START Available records

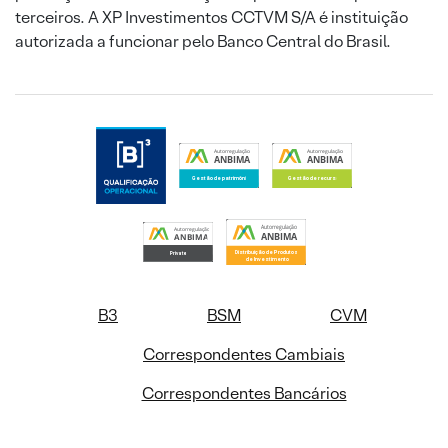
terceiros. A XP Investimentos CCTVM S/A é instituição
autorizada a funcionar pelo Banco Central do Brasil.
B3
BSM
CVM
Correspondentes Cambiais
Correspondentes Bancários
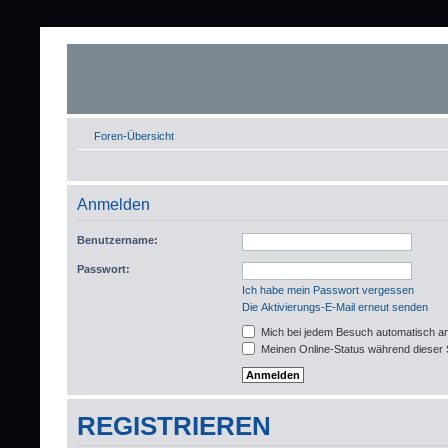
Foren-Übersicht
Anmelden
Benutzername:
Passwort:
Ich habe mein Passwort vergessen
Die Aktivierungs-E-Mail erneut senden
Mich bei jedem Besuch automatisch a
Meinen Online-Status während dieser 
REGISTRIEREN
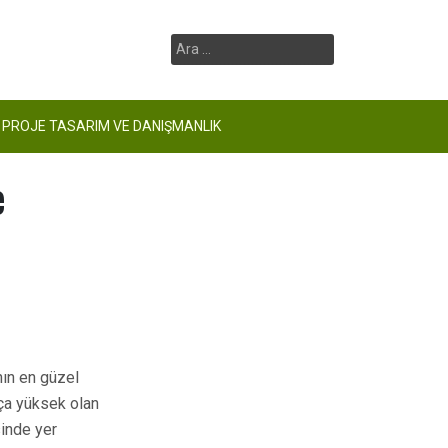
Arama:
PROJE TASARIM VE DANIŞMANLIK
e
nın en güzel
ça yüksek olan
sinde yer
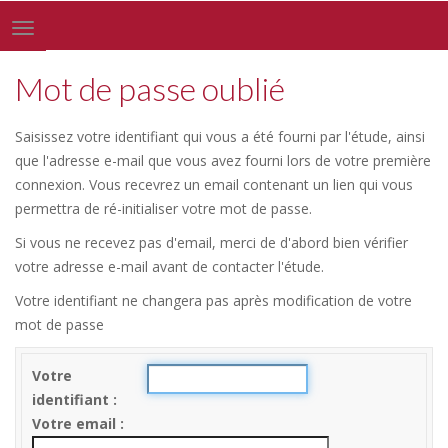
Toggle
navigation
Mot de passe oublié
Saisissez votre identifiant qui vous a été fourni par l'étude, ainsi
que l'adresse e-mail que vous avez fourni lors de votre première
connexion. Vous recevrez un email contenant un lien qui vous
permettra de ré-initialiser votre mot de passe.
Si vous ne recevez pas d'email, merci de d'abord bien vérifier
votre adresse e-mail avant de contacter l'étude.
Votre identifiant ne changera pas après modification de votre
mot de passe
Votre
identifiant
Votre email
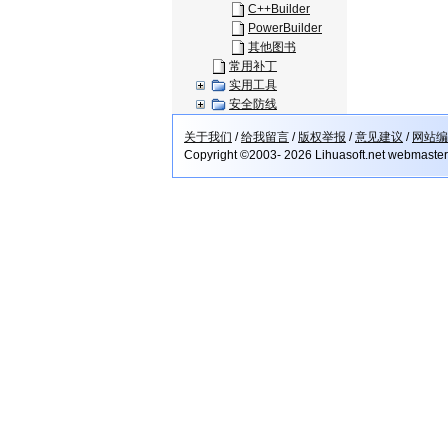
C++Builder
PowerBuilder
其他图书
常用补丁
实用工具
安全防线
关于我们
/
给我留言
/
版权举报
/
意见建议
/
网站编
Copyright ©2003- 2026 Lihuasoft.net webmaste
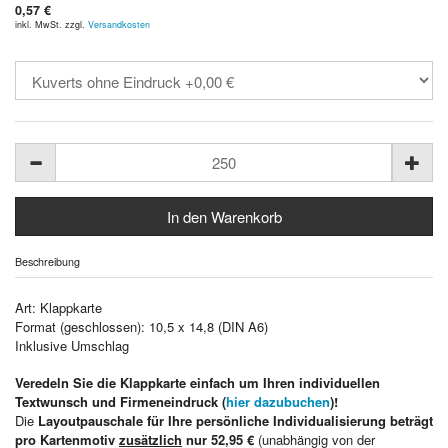
0,57 €
inkl. MwSt. zzgl.
Versandkosten
Beschreibung
Art: Klappkarte
Format (geschlossen): 10,5 x 14,8 (DIN A6)
Inklusive Umschlag
Veredeln Sie die Klappkarte einfach um Ihren individuellen
Textwunsch und Firmeneindruck (
hier dazubuchen
)!
Die
Layoutpauschale für Ihre persönliche Individualisierung beträgt
pro Kartenmotiv
zusätzlich
nur 52,95 €
(unabhängig von der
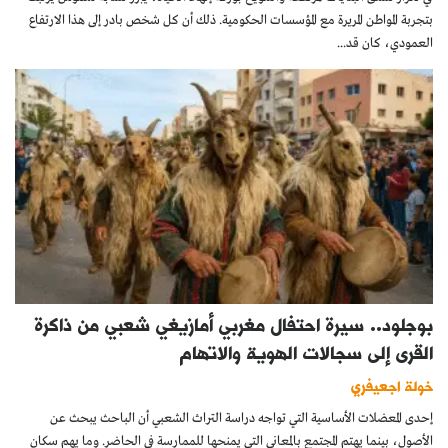
بتجربة المواطن المريرة مع المؤسسات الحكومية. ذلك أن كل شخص بادر إلى هذا الارتفاع
العمودي، كان قد...
بوجلود.. سيرة احتفال مغربي أمازيغي شعبي من ذاكرة
القرى إلى سجالات الهوية والاتهام
خولة اجعيفري
إحدى المعضلات الأساسية التي تواجه دراسة التراث الشعبي أن الباحث يبحث عن
الأصول، بينما يهتم المجتمع بالمعاني التي يمنحها للممارسة في الحاضر. وما يهم سكان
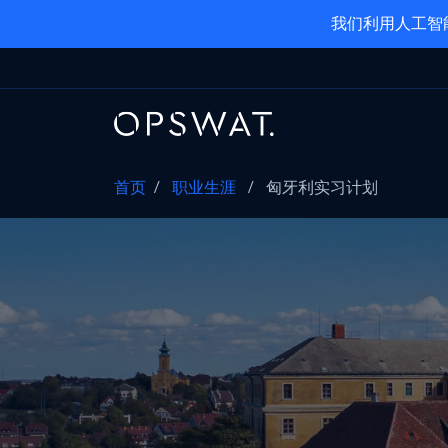
我们利用人工智
首页
/
职业生涯
/
匈牙利实习计划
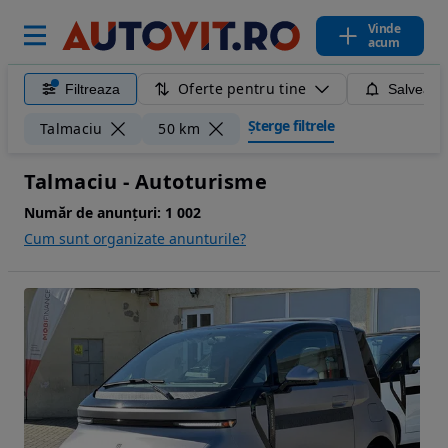
Vinde
acum
Oferte pentru tine
Filtreaza
Salveaza
Șterge filtrele
Talmaciu
50 km
Talmaciu - Autoturisme
Număr de anunțuri:
1 002
Cum sunt organizate anunturile?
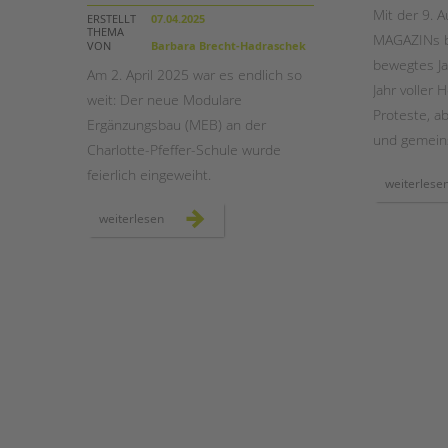
Mit der 9. 
ERSTELLT
07.04.2025
THEMA
MAGAZINs bl
STADTTEILARBEIT
VON
Barbara Brecht-Hadraschek
bewegtes Ja
Am 2. April 2025 war es endlich so
Jahr voller
weit: Der neue Modulare
Proteste, a
Ergänzungsbau (MEB) an der
und gemeins
Charlotte-Pfeffer-Schule wurde
feierlich eingeweiht.
weiterlese
neuer
weiterlesen
modularer
ergänzungsbau
an
der
charlotte-
pfeffer-
schule
feierlich
eröffnet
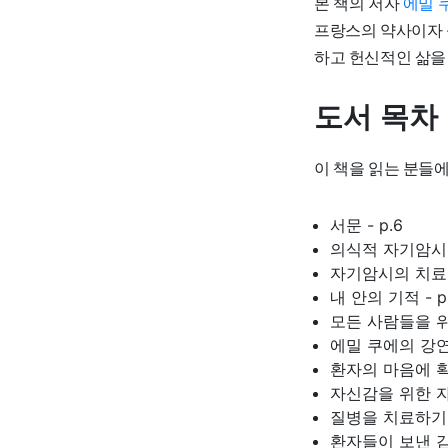
본 책의 저자
에밀 
프랑스의 약사이자 
하고 헌신적인 삶을
도서 목차
이 책을 읽는 분들에게 
서문 - p.6
의식적 자기암시로
자기암시의 치료 사
내 안의 기적 - p
모든 사람들을 위한
에밀 쿠에의 강연 
환자의 마음에 확신
자신감을 위한 자기
질병을 치료하기 위
환자들이 보낸 감사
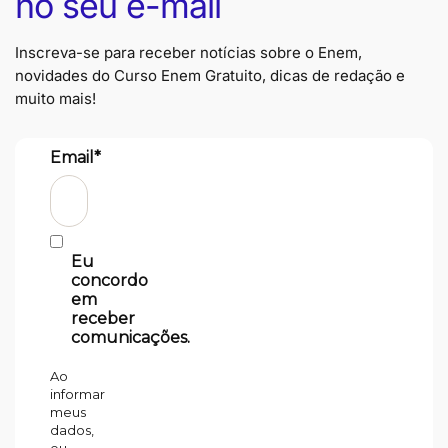
no seu e-mail
Inscreva-se para receber notícias sobre o Enem,
novidades do Curso Enem Gratuito, dicas de redação e
muito mais!
Email*
Eu
concordo
em
receber
comunicações.
Ao
informar
meus
dados,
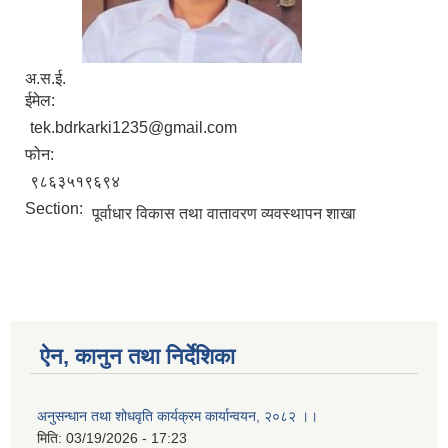
अ.स.ई.
ईमेल:
tek.bdrkarki1235@gmail.com
फोन:
९८६३५१९६९४
Section:
पूर्वाधार विकास तथा वातावरण व्यवस्थापन शाखा
ऐन, कानुन तथा निर्देशिका
अनुसन्धान तथा शोधवृति कार्यक्रम कार्यान्वयन, २०८२ ।।
मिति:
03/19/2026 - 17:23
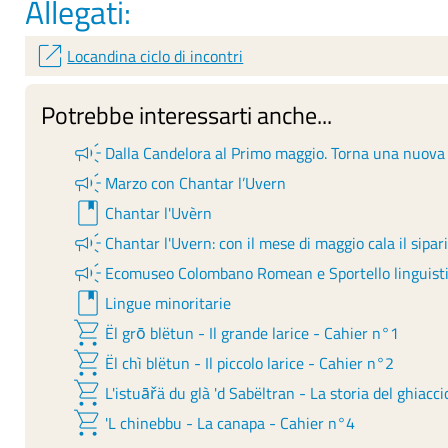
Allegati:
open_in_new
Locandina ciclo di incontri
Potrebbe interessarti anche...
campaign
Dalla Candelora al Primo maggio. Torna una nuova r
campaign
Marzo con Chantar l’Uvern
book
Chantar l'Uvèrn
campaign
Chantar l'Uvern: con il mese di maggio cala il sipar
campaign
Ecomuseo Colombano Romean e Sportello linguistic
book
Lingue minoritarie
shopping_cart
Ël grō blëtun - Il grande larice - Cahier n°1
shopping_cart
Ël chì blëtun - Il piccolo larice - Cahier n°2
shopping_cart
L'istuāřä du glà 'd Sabëltran - La storia del ghiacc
shopping_cart
'L chinebbu - La canapa - Cahier n°4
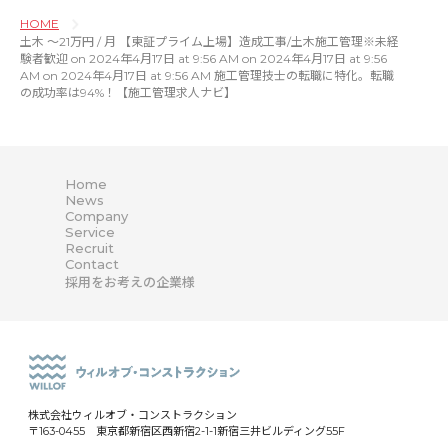
HOME
土木 〜21万円 / 月 【東証プライム上場】造成工事/土木施工管理※未経
験者歓迎 on 2024年4月17日 at 9:56 AM on 2024年4月17日 at 9:56
AM on 2024年4月17日 at 9:56 AM 施工管理技士の転職に特化。転職
の成功率は94%！【施工管理求人ナビ】
Home
News
Company
Service
Recruit
Contact
採用をお考えの企業様
株式会社ウィルオブ・コンストラクション
〒163-0455 東京都新宿区西新宿2-1-1新宿三井ビルディング55F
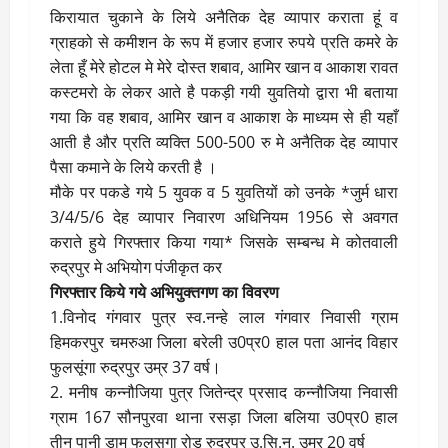
किरायात चुकाने के लिये अनैतिक देह व्यापार कराता हूं व
ग्राहको से कमीशन के रूप में हजार हजार रुपये प्रति कमरे के
लेता हूँ मेरे होटल मे मेरे दोस्त शबाव, आमिर खान व आकाश रावत
कस्टमरो के लेकर आते है पकड़ी गयी युवतियो द्वारा भी बताया
गया कि वह शबाव, आमिर खान व आकाश के माध्यम से ही यहाँ
आती है और प्रति व्यक्ति 500-500 रु मे अनैतिक देह व्यापार
पैसा कमाने के लिये करती है ।
मौके पर पकडे गये 5 युवक व 5 युवतियों को उनके *जुर्म धारा
3/4/5/6 देह व्यापार निवारण अधिनियम 1956 से अवगत
कराते हुये गिरफ्तार किया गया* जिसके सम्बन्ध मे कोतवाली
रुद्रपुर मे अभियोग पंजीकृत कर
गिरफ्तार किये गये अभियुक्तगण का विवरण
1.विनोद गंगवार पुत्र स्व.नन्हे लाल गंगवार निवासी ग्राम
हिमकरपुर चमरुआ जिला बरेली उ0प्र0 हाल पता आनंद विहार
फुलसूंगा रुद्रपुर उम्र 37 वर्ष।
2. मनीष कन्नौजिया पुत्र जितेन्द्र प्रसाद कन्नौजिया निवासी
ग्राम 167 सौनपुरवा थाना रसड़ा जिला बलिया उ0प्र0 हाल
तीन पानी डाम फुलसुगा रोड रुद्रपुर उ.सि.न. उम्र 20 वर्ष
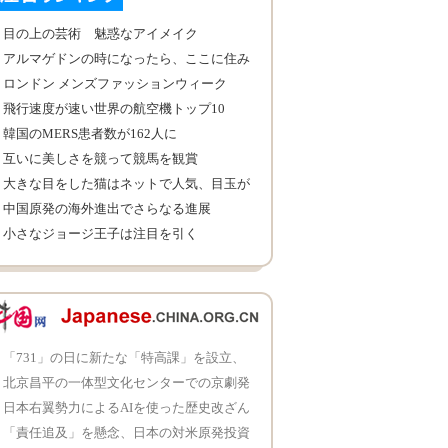
目の上の芸術 魅惑なアイメイク
アルマゲドンの時になったら、ここに住み
たい
ロンドン メンズファッションウィーク
飛行速度が速い世界の航空機トップ10
韓国のMERS患者数が162人に
互いに美しさを競って競馬を観賞
大きな目をした猫はネットで人気、目玉が
外に突き出し
中国原発の海外進出でさらなる進展
小さなジョージ王子は注目を引く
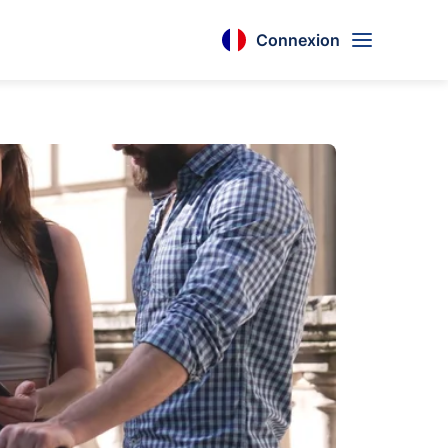
Connexion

END Available records

● **Directions for this task**:
In the data above, tally the lines that contain the string "Passwort" and give that figure alone.

● **Result**:
2